§ **Task goal**
Find the line containing "ल्नुभो जग तपाईले" in the data below and repeat it, along with all later lines, exactly through the last one.

§ **Data**
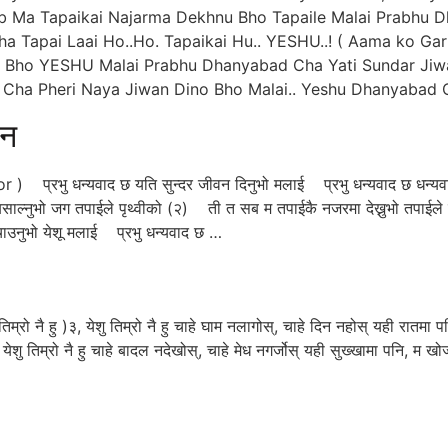
aab Ma Tapaikai Najarma Dekhnu Bho Tapaile Malai Prabhu
 Tapai Laai Ho..Ho. Tapaikai Hu.. YESHU..! ( Aama ko Gar
Bho YESHU Malai Prabhu Dhanyabad Cha Yati Sundar Jiwa
Cha Pheri Naya Jiwan Dino Bho Malai.. Yeshu Dhanyabad 
वन
r ) प्रभु धन्यवाद छ यति सुन्दर जीवन दिनुभो मलाई प्रभु धन्यवाद छ धन्यव
ल्नुभो जग तपाईले पृथ्वीको (२) ती त सब म तपाईकै नजरमा देख्नुभो तपाईले म
ाउनुभो येशू मलाई प्रभु धन्यवाद छ …
रो नै हु )३, येशु तिम्रो नै हु चाहे घाम नलागोस्, चाहे दिन नहोस् यही रातमा पन
 येशु तिम्रो नै हु चाहे बादल नदेखोस्, चाहे मेध नगर्जोस् यही सुख्खामा पनि, म खोज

§ **Solved problem**
ल्नुभो जग तपाईले पृथ्वीको (२) ती त सब म तपाईकै नजरमा देख्नुभो तपाईले म
ाउनुभो येशू मलाई प्रभु धन्यवाद छ …
रो नै हु )३, येशु तिम्रो नै हु चाहे घाम नलागोस्, चाहे दिन नहोस् यही रातमा पन
 येशु तिम्रो नै हु चाहे बादल नदेखोस्, चाहे मेध नगर्जोस् यही सुख्खामा पनि, म खोज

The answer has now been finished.